Nanomech, Inc. v. Arunya Suresh
February 6, 2015
United States Court of Appeals for the Eighth Circuit
On February 6, the 8th Circuit released an opinion finding that a Global Noncompete Agreement was overbroad, and therefore unenforceable. Arunya Suresh began working at NanoMech in 2010, agreeing to the noncompete which was for two years following termination with or without cause, and would have prevented Suresh from working or consulting with any business that competes with NanoMech. The agreement did not state a geographic limitation, and so was presumably enforceable anywhere in the world.
Suresh left NanoMech in May 2012, stating she was going to pursue her doctorate degree. However, NanoMech discovered she had actually accepted a position as a chemist at competitor BASF. At the district court level, NanoMech was unsuccessful in obtaining an injunction against Suresh, and ultimately the 8th Circuit Court upheld the decision.
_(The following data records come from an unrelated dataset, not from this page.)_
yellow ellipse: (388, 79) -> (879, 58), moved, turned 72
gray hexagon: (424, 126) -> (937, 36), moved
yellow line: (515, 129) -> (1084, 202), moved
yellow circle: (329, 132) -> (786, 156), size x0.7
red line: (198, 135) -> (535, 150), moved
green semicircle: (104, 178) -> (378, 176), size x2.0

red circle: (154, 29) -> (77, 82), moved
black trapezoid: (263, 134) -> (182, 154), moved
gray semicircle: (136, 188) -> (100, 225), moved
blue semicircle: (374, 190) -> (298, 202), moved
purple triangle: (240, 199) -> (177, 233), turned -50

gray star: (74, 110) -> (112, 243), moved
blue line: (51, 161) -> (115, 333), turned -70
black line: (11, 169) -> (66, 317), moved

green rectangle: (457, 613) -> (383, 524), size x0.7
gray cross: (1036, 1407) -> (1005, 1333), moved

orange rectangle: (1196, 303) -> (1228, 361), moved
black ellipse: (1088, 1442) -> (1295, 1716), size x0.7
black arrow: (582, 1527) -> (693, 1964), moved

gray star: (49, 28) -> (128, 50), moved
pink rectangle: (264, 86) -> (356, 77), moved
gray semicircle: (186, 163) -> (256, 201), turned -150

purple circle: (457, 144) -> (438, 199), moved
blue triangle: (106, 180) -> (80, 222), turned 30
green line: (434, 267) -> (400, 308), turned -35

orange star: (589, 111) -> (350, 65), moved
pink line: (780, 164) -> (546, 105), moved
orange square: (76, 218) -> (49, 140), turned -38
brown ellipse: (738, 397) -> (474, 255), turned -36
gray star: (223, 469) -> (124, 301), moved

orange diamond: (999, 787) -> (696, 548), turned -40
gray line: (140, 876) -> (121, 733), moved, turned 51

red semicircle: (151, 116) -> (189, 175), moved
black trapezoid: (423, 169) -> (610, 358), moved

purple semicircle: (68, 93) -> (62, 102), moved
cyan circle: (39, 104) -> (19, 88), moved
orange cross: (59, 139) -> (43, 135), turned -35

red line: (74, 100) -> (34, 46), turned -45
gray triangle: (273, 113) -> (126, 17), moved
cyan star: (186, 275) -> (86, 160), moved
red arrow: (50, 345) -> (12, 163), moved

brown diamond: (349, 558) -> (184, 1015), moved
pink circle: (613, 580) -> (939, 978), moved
This sort of global noncompete is frowned upon by most courts, and will often not stand up to the three-part test used in Arkansas (but fairly typical elsewhere), that looks at 1) whether the employer has a valid interest to protect, 2) whether the geographical restriction is overly broad, and 3) whether the time limit imposed is reasonable. In this case, the court ruled the combination of the broad restriction on the things Suresh could not do, considered together with the complete lack of geographic limitation, renders the noncompete overbroad and unenforceable. In the court's words, the lack of geographic limitation was particularly oppressive because the agreement "prohibits her from working in any capacity for any business that competes with the company."
This decision is interesting since Arkansas affords trade secrets particularly strong protection. In fact, Arkansas has previously upheld certain global noncompetes, but as the court pointed out, the restrictions in those cases were far more narrowly tailored as to the prohibited conduct. In both cases discussed, the employees simply couldn't solicit clients with whom they had contact with while employed by their respective former employers. It was this very narrow limitation on what conduct they could not do do that the courts found to justify a lack of geographic limitation in the noncompete agreements.